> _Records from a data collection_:
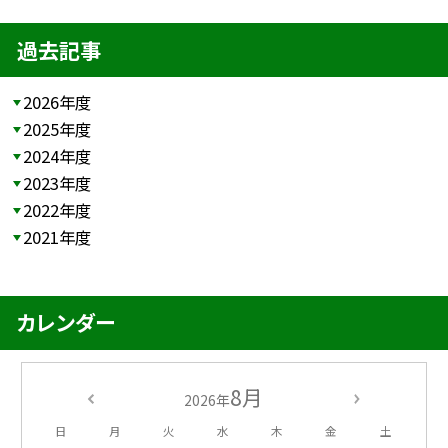
過去記事
2026年度
2025年度
2024年度
2023年度
2022年度
2021年度
カレンダー
8月
2026年
日
月
火
水
木
金
土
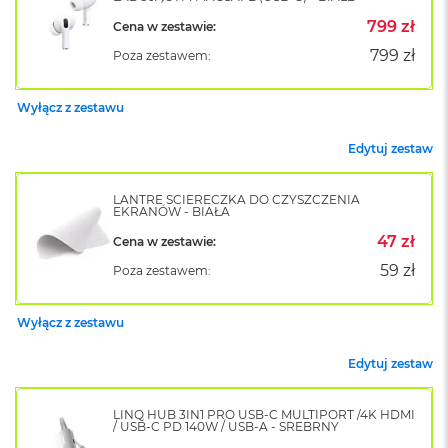
o
799 zł
Cena w zestawie:
k
A
799 zł
Poza zestawem:
i
r
1
Wyłącz z zestawu
5
Edytuj zestaw
W
e
d
LANTRE ŚCIERECZKA DO CZYSZCZENIA
EKRANÓW - BIAŁA
ł
u
47 zł
Cena w zestawie:
g
k
59 zł
Poza zestawem:
o
l
o
Wyłącz z zestawu
r
u
Edytuj zestaw
M
a
LINQ HUB 3IN1 PRO USB-C MULTIPORT /4K HDMI
/ USB-C PD 140W / USB-A - SREBRNY
c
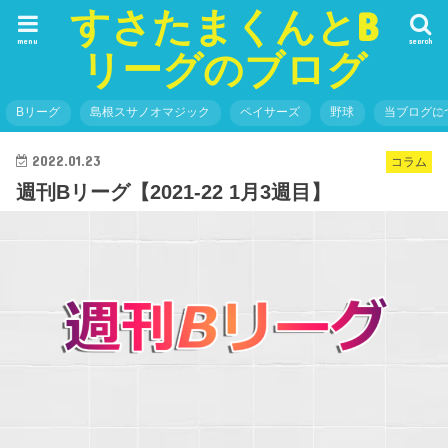
すさたまくんとB
menu
search
リーグのブログ
Bリーグ
島根スサノオマジック
ペイサーズ
野球
当ブログに
2022.01.23
コラム
週刊Bリーグ【2021-22 1月3週目】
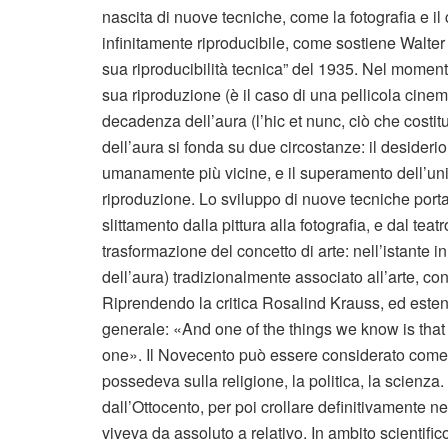
nascita di nuove tecniche, come la fotografia e i
infinitamente riproducibile, come sostiene Walter
sua riproducibilità tecnica” del 1935. Nel momento 
sua riproduzione (è il caso di una pellicola cinem
decadenza dell’aura (l’hic et nunc, ciò che costit
dell’aura si fonda su due circostanze: il desider
umanamente più vicine, e il superamento dell’uni
riproduzione. Lo sviluppo di nuove tecniche port
slittamento dalla pittura alla fotografia, e dal t
trasformazione del concetto di arte: nell’istante i
dell’aura) tradizionalmente associato all’arte, 
Riprendendo la critica Rosalind Krauss, ed estend
generale: «And one of the things we know is that 
one». Il Novecento può essere considerato come i
possedeva sulla religione, la politica, la scienza
dall’Ottocento, per poi crollare definitivamente 
viveva da assoluto a relativo. In ambito scientifi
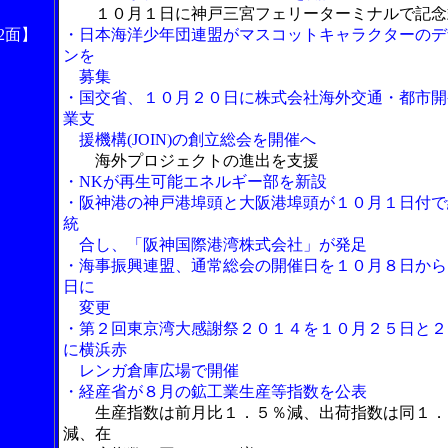
１０月１日に神戸三宮フェリーターミナルで記念
2面】
・日本海洋少年団連盟がマスコットキャラクターのデ
ンを
募集
・国交省、１０月２０日に株式会社海外交通・都市開
業支
援機構(JOIN)の創立総会を開催へ
海外プロジェクトの進出を支援
・NKが再生可能エネルギー部を新設
・阪神港の神戸港埠頭と大阪港埠頭が１０月１日付で
統
合し、「阪神国際港湾株式会社」が発足
・海事振興連盟、通常総会の開催日を１０月８日から
日に
変更
・第２回東京湾大感謝祭２０１４を１０月２５日と２
に横浜赤
レンガ倉庫広場で開催
・経産省が８月の鉱工業生産等指数を公表
生産指数は前月比１．５％減、出荷指数は同１．
減、在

> _WORK INSTRUCTION_: Set down the entries above again exactly, minus any image.

> _COMPLETED TASK_:
過去記事
2026年度
2025年度
2024年度
2023年度
2022年度
2021年度
カレンダー
8月
2026年
日
月
火
水
木
金
土
o
799 zł
Cena w zestawie:
k
A
799 zł
Poza zestawem:
i
r
1
Wyłącz z zestawu
5
Edytuj zestaw
W
e
d
LANTRE ŚCIERECZKA DO CZYSZCZENIA
EKRANÓW - BIAŁA
ł
u
47 zł
Cena w zestawie:
g
k
59 zł
Poza zestawem:
o
l
o
Wyłącz z zestawu
r
u
Edytuj zestaw
M
a
LINQ HUB 3IN1 PRO USB-C MULTIPORT /4K HDMI
/ USB-C PD 140W / USB-A - SREBRNY
c
すさたまくんとB
menu
search
リーグのブログ
Bリーグ
島根スサノオマジック
ペイサーズ
野球
当ブログに
2022.01.23
コラム
週刊Bリーグ【2021-22 1月3週目】
nascita di nuove tecniche, come la fotografia e i
infinitamente riproducibile, come sostiene Walter
sua riproducibilità tecnica” del 1935. Nel momento 
sua riproduzione (è il caso di una pellicola cinem
decadenza dell’aura (l’hic et nunc, ciò che costit
dell’aura si fonda su due circostanze: il desider
umanamente più vicine, e il superamento dell’uni
riproduzione. Lo sviluppo di nuove tecniche port
slittamento dalla pittura alla fotografia, e dal t
trasformazione del concetto di arte: nell’istante i
dell’aura) tradizionalmente associato all’arte, 
Riprendendo la critica Rosalind Krauss, ed estend
generale: «And one of the things we know is that 
one». Il Novecento può essere considerato come i
possedeva sulla religione, la politica, la scienza
dall’Ottocento, per poi crollare definitivamente 
viveva da assoluto a relativo. In ambito scientifi
１０月１日に神戸三宮フェリーターミナルで記念
2面】
・日本海洋少年団連盟がマスコットキャラクターのデ
ンを
募集
・国交省、１０月２０日に株式会社海外交通・都市開
業支
援機構(JOIN)の創立総会を開催へ
海外プロジェクトの進出を支援
・NKが再生可能エネルギー部を新設
・阪神港の神戸港埠頭と大阪港埠頭が１０月１日付で
統
合し、「阪神国際港湾株式会社」が発足
・海事振興連盟、通常総会の開催日を１０月８日から
日に
変更
・第２回東京湾大感謝祭２０１４を１０月２５日と２
に横浜赤
レンガ倉庫広場で開催
・経産省が８月の鉱工業生産等指数を公表
生産指数は前月比１．５％減、出荷指数は同１．
減、在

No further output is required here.